In other words, before death postponed or otherwise, life might be made considerably nicer: less fraught with disease and suffering, and altogether less “half-baked”. This is a metaphor from cooking, and transhumanist rhetoric is awash with such, at times treacherous, metaphors.

Half-baked species

“Transhumanists hope that by responsible use of science, technology, and other rational means we shall eventually manage to become posthuman, beings with vastly greater capacities than present human beings have.”  Bostrom’s lovely sentiment – that the half-baked human must be improved by “the responsible use of science” –  has driven humanity for millennia, ever since we began using technologies of flint and fire and so on, and through innumerable and utterly vital developments in medicine and science. So one key question that we must pose and seek to discuss is how, specifically, the transhumanist “movement” will depart from or further enhance this consistent strain in human history?

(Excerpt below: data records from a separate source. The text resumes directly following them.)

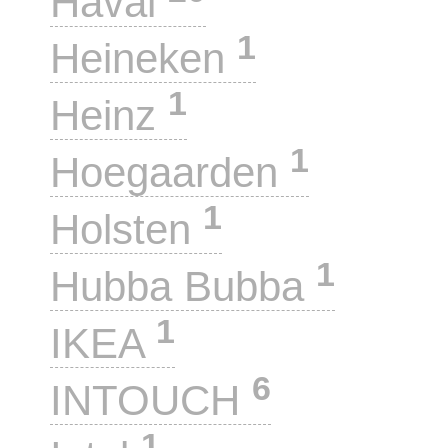
Haval
1
Heineken
1
Heinz
1
Hoegaarden
1
Holsten
1
Hubba Bubba
1
IKEA
6
INTOUCH
1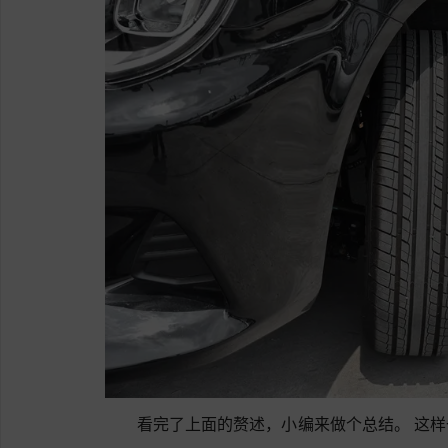
看完了上面的赘述，小编来做个总结。 这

Transhumanism’s signature ambition, that we may become “posthuman”, leads us to a baroque and venerable question: what does it mean to be human, anyway? If we want to go beyond something, to transcend it, it is clear we must understand our starting point, the point beyond which we desire to go. The quest to fathom the self, to understand what it means to be human, is fundamental to almost every civilisation known to us. It defines one of the earliest works of literature, the Epic of Gilgamesh from ancient Mesopotamia, in which our protagonist embarks on a quest to understand who on earth he is and what he’s meant to do with his mortal span of years. In ancient religious texts such as the Upanishads, all creation begins with the moment of becoming: “I am!” That is, the world comes from mind itself.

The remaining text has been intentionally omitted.